Lessons from To Kill a Mockingbird for Those Falsely Accused of Sexual Assault



Background


"To Kill a Mockingbird," written by Harper Lee and published in 1960, is a seminal piece of American literature that delves into the heart of racial injustice, moral growth, and human dignity, set against the backdrop of the racially segregated Southern United States during the 1930s. The novel is narrated through the eyes of Scout Finch, a young girl who witnesses the evils of prejudice and the strength of integrity through the actions of her father, Atticus Finch, a lawyer tasked with defending a black man falsely accused of raping a white woman.


Motive to Make a False Accusation


The difficulty of a false accusation of sexual assault is that most people have a hard time understanding why someone would make up the false accusation. The motive to lie can be difficult to discern. Is it necessary to find out the motive? Technically, there is no legal requirement to answer that question in a criminal trial. But you know that the jurors are thinking it. Why would she lie? As a defendant who is falsely accused you are put in a difficult position because the thoughts of the complainant are out of reach. You can’t put thoughts under a microscope and look at it like you can physical evidence.


Motivated by Guilt or Shame


Although you can never know 100% what someone is thinking, there may be circumstantial evidence that can lead to conclusions of what the person is likely thinking. In To Kill a Mockingbird, the complaining witness had kissed Tom Robinson and jumped up into his arms. Her father had observed this and then beat her up. Atticus Finch argued at trial that the feeling of guilt over kissing a black man motivated her to make the false accusations. Of course, there is actually nothing wrong with kissing a black man. But as a white woman in the 1930’s South, shame was a likely emotional reaction and motivation for her false accusations.
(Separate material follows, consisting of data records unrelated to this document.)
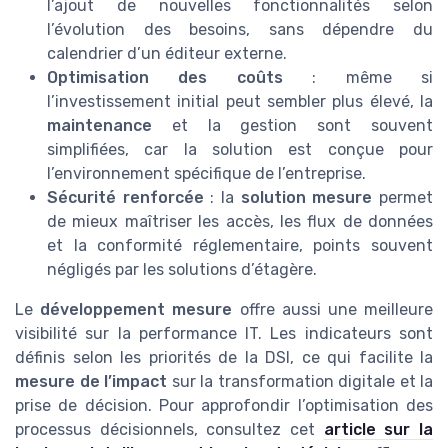
l’ajout de nouvelles fonctionnalités selon
l’évolution des besoins, sans dépendre du
calendrier d’un éditeur externe.
Optimisation des coûts
: même si
l’investissement initial peut sembler plus élevé, la
maintenance
et la gestion sont souvent
simplifiées, car la solution est conçue pour
l’environnement spécifique de l’entreprise.
Sécurité renforcée
: la
solution mesure
permet
de mieux maîtriser les accès, les flux de données
et la conformité réglementaire, points souvent
négligés par les solutions d’étagère.
Le
développement mesure
offre aussi une meilleure
visibilité sur la performance IT. Les indicateurs sont
définis selon les priorités de la DSI, ce qui facilite la
mesure de l’impact
sur la transformation digitale et la
prise de décision. Pour approfondir l’optimisation des
processus décisionnels, consultez cet
article sur la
Shifting the story away from the objective reality of her kissing a black man to the fiction of him sexually assaulting her would distance her from her perceived shame.


Takeaways for the Falsely Accused


It’s unlikely for you to be falsely accused under the exact same circumstances that Tom Robinson was in To Kill a Mockingbird. But looking at what occurred may help jog your mind to think through the important questions of (1) what motivated the false accusation; and (2) what is the evidence to support that motive? If you have the motive but no evidence, the jury will have a hard time believing you. If you have evidence but a weak motive, you similarly may have difficulty with persuading the jury.


Whatever your situation, it is critically important to have a skilled criminal defense attorney when you are accused of something as serious as sexual assault. Contact Subzero Criminal and we can start working on your case as soon as today. Subzero Criminal Defense provides a defense with intelligence, creativity, and grit. (651-248-5142)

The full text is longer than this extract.